Task to carry out → In the entries below, find the line with "của mình. Túi" and print exactly every line from there up to and including the line with "albahaca? Una especia", with no other lines.

[Saved data entries]
-*-

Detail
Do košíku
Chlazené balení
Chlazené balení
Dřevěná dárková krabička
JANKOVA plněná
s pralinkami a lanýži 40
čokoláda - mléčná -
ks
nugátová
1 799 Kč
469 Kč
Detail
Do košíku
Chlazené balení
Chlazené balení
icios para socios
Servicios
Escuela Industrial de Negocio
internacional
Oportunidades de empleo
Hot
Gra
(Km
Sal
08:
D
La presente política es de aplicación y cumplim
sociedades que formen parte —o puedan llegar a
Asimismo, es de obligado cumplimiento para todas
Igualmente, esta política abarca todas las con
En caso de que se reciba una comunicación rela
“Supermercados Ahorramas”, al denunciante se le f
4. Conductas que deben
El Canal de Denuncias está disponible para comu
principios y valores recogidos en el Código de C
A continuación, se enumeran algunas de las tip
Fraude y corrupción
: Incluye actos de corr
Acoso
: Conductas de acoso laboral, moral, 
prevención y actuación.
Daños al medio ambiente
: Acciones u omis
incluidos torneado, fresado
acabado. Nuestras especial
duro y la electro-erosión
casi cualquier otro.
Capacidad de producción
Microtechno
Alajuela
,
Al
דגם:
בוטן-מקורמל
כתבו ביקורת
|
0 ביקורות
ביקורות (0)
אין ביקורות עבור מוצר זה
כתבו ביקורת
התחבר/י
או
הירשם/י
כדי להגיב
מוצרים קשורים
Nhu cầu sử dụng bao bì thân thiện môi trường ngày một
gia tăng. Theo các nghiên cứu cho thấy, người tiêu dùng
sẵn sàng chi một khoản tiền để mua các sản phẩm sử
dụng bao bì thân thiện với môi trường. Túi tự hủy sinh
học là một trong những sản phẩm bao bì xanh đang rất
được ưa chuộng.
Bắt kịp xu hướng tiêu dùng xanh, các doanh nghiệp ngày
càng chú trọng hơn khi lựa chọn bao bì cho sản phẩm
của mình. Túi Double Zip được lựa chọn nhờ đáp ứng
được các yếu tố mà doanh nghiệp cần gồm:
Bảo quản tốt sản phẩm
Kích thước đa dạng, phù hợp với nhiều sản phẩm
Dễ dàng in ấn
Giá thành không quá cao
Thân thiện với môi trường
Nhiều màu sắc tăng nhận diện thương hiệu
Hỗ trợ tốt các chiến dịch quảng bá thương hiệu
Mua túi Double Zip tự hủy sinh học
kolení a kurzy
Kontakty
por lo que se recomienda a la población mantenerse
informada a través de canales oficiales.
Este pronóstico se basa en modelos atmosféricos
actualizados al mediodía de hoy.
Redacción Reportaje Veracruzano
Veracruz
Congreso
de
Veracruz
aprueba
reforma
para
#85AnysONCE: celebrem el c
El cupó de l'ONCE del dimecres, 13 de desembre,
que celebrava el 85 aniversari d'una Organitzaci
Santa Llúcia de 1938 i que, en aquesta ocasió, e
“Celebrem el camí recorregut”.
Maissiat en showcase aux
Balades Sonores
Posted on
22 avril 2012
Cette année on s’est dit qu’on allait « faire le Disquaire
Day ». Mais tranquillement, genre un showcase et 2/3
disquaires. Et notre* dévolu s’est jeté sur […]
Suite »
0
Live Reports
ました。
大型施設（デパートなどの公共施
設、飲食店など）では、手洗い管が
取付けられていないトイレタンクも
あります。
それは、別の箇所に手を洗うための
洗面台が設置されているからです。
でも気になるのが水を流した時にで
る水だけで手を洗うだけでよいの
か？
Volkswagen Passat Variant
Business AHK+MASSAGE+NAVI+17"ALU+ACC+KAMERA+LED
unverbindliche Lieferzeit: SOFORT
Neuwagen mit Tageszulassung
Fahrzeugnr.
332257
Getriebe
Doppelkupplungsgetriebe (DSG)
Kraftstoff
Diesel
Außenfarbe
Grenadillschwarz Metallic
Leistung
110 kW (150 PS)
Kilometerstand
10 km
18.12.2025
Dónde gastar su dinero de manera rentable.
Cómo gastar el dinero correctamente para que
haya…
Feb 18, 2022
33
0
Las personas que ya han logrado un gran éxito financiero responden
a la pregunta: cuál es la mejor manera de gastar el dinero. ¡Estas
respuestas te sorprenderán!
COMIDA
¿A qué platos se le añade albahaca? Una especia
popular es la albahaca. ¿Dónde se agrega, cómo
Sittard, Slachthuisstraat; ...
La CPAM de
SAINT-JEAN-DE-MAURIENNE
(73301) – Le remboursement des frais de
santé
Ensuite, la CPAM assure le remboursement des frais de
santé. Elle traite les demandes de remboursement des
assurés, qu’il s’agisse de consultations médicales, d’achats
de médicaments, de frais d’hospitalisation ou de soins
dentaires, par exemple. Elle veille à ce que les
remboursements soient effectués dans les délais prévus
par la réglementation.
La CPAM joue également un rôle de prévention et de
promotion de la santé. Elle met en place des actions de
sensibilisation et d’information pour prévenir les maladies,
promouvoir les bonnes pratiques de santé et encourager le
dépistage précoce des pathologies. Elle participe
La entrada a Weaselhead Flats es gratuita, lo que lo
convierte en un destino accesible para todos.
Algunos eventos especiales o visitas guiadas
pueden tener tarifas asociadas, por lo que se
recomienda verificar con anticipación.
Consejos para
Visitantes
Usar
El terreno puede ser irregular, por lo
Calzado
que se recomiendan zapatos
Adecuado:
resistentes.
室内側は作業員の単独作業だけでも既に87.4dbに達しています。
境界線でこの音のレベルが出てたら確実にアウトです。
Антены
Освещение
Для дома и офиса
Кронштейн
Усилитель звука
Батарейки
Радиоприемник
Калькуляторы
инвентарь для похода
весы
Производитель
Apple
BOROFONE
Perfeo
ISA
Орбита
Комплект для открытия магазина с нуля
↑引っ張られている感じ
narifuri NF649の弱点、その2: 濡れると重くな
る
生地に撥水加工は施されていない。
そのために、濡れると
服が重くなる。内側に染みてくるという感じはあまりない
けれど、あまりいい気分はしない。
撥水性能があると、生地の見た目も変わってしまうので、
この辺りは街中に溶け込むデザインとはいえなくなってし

-*-

Exercise result →
của mình. Túi Double Zip được lựa chọn nhờ đáp ứng
được các yếu tố mà doanh nghiệp cần gồm:
Bảo quản tốt sản phẩm
Kích thước đa dạng, phù hợp với nhiều sản phẩm
Dễ dàng in ấn
Giá thành không quá cao
Thân thiện với môi trường
Nhiều màu sắc tăng nhận diện thương hiệu
Hỗ trợ tốt các chiến dịch quảng bá thương hiệu
Mua túi Double Zip tự hủy sinh học
kolení a kurzy
Kontakty
por lo que se recomienda a la población mantenerse
informada a través de canales oficiales.
Este pronóstico se basa en modelos atmosféricos
actualizados al mediodía de hoy.
Redacción Reportaje Veracruzano
Veracruz
Congreso
de
Veracruz
aprueba
reforma
para
#85AnysONCE: celebrem el c
El cupó de l'ONCE del dimecres, 13 de desembre,
que celebrava el 85 aniversari d'una Organitzaci
Santa Llúcia de 1938 i que, en aquesta ocasió, e
“Celebrem el camí recorregut”.
Maissiat en showcase aux
Balades Sonores
Posted on
22 avril 2012
Cette année on s’est dit qu’on allait « faire le Disquaire
Day ». Mais tranquillement, genre un showcase et 2/3
disquaires. Et notre* dévolu s’est jeté sur […]
Suite »
0
Live Reports
ました。
大型施設（デパートなどの公共施
設、飲食店など）では、手洗い管が
取付けられていないトイレタンクも
あります。
それは、別の箇所に手を洗うための
洗面台が設置されているからです。
でも気になるのが水を流した時にで
る水だけで手を洗うだけでよいの
か？
Volkswagen Passat Variant
Business AHK+MASSAGE+NAVI+17"ALU+ACC+KAMERA+LED
unverbindliche Lieferzeit: SOFORT
Neuwagen mit Tageszulassung
Fahrzeugnr.
332257
Getriebe
Doppelkupplungsgetriebe (DSG)
Kraftstoff
Diesel
Außenfarbe
Grenadillschwarz Metallic
Leistung
110 kW (150 PS)
Kilometerstand
10 km
18.12.2025
Dónde gastar su dinero de manera rentable.
Cómo gastar el dinero correctamente para que
haya…
Feb 18, 2022
33
0
Las personas que ya han logrado un gran éxito financiero responden
a la pregunta: cuál es la mejor manera de gastar el dinero. ¡Estas
respuestas te sorprenderán!
COMIDA
¿A qué platos se le añade albahaca? Una especia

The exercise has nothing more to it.